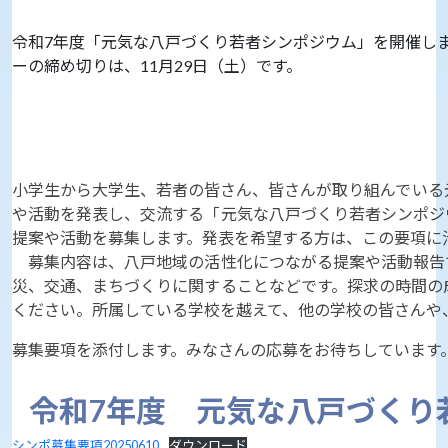
令和7年度「元気な八戸づくり若者シンポジウム」を開催し
ーの締め切りは、11月29日（土）です。
小学生から大学生、若者の皆さん、皆さんが取り組んでいる
や活動を発表し、交流する「元気な八戸づくり若者シンポジ
提案や活動を募集します。発表を希望する方は、この要項に
募集内容は、八戸地域の活性化につながる提案や活動報告
災、交通、まちづくりに関することなどです。探求の時間の
ください。所属している学校を越えて、他の学校の皆さんや
募集要項を添付します。みなさんの応募をお待ちしています
令和7年度 元気な八戸づくり
シンポ募集要項20250610
ダウンロード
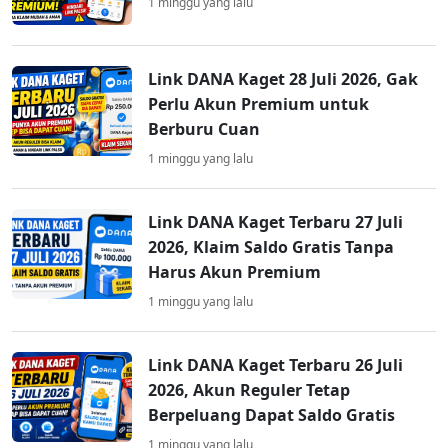
1 minggu yang lalu
Link DANA Kaget 28 Juli 2026, Gak
Perlu Akun Premium untuk
Berburu Cuan
1 minggu yang lalu
Link DANA Kaget Terbaru 27 Juli
2026, Klaim Saldo Gratis Tanpa
Harus Akun Premium
1 minggu yang lalu
Link DANA Kaget Terbaru 26 Juli
2026, Akun Reguler Tetap
Berpeluang Dapat Saldo Gratis
1 minggu yang lalu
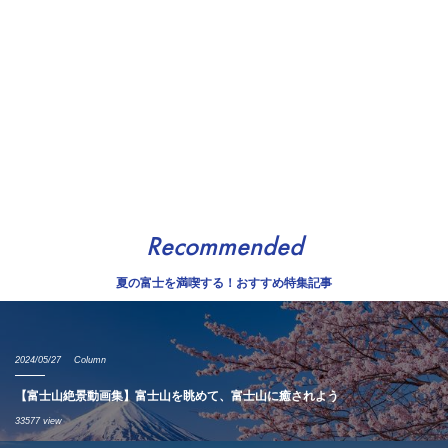
Recommended
夏の富士を満喫する！おすすめ特集記事
2024/05/27
Column
【富士山絶景動画集】富士山を眺めて、富士山に癒されよう
33577 view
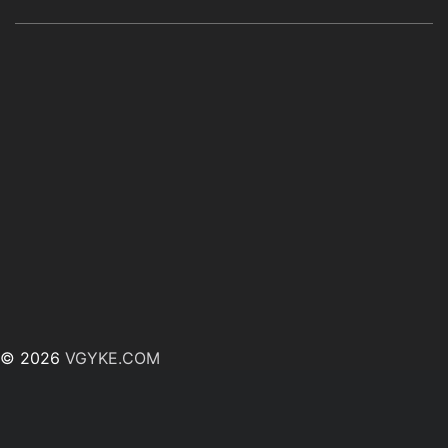
© 2026
VGYKE.COM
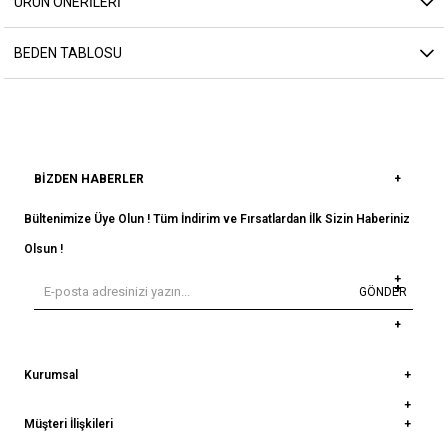
ÜRÜN ÖNERILERI
BEDEN TABLOSU
BIZDEN HABERLER
Bültenimize Üye Olun ! Tüm İndirim ve Fırsatlardan İlk Sizin Haberiniz
Olsun !
GÖNDER
Kurumsal
Müşteri İlişkileri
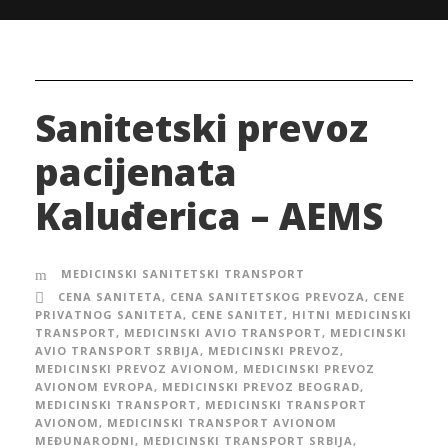
Sanitetski prevoz
pacijenata
Kaluđerica – AEMS
MEDICINSKI SANITETSKI TRANSPORT
CENA SANITETA
,
CENA SANITETSKOG PREVOZA
,
CENE
PRIVATNOG SANITETA
,
CENE SANITET
,
HITNI MEDICINSKI
TRANSPORT
,
MEDICINSKI AVIO TRANSPORT
,
MEDICINSKI
AVIO TRANSPORT SRBIJA
,
MEDICINSKI PREVOZ
,
MEDICINSKI PREVOZ AVIONOM
,
MEDICINSKI PREVOZ
AVIONOM EVROPA
,
MEDICINSKI PREVOZ BEOGRAD
,
MEDICINSKI TRANSPORT
,
MEDICINSKI TRANSPORT
AVIONOM
,
MEDICINSKI TRANSPORT AVIONOM
MEĐUNARODNI
,
MEDICINSKI TRANSPORT SRBIJA
,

> _WORK TO COMPLETE_: Only lines with the string "DANA" are wanted; please find each one in the listing and copy it.

> _ANSWER_:
Link DANA Kaget 28 Juli 2026, Gak
Link DANA Kaget Terbaru 27 Juli
Link DANA Kaget Terbaru 26 Juli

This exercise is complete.